▶ [EXERCISE DIRECTIONS]: Everything in the records except the pictures needs to be printed again exactly.

▶ [SUPPLIED DATA]:
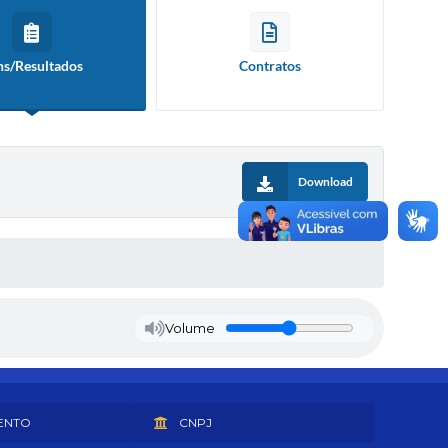
ns/Resultados
Contratos
Download
Volume
ENTO
CNPJ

▶ [ANSWER FOR THIS EXERCISE]:
ns/Resultados
Contratos
Download
Volume
ENTO
CNPJ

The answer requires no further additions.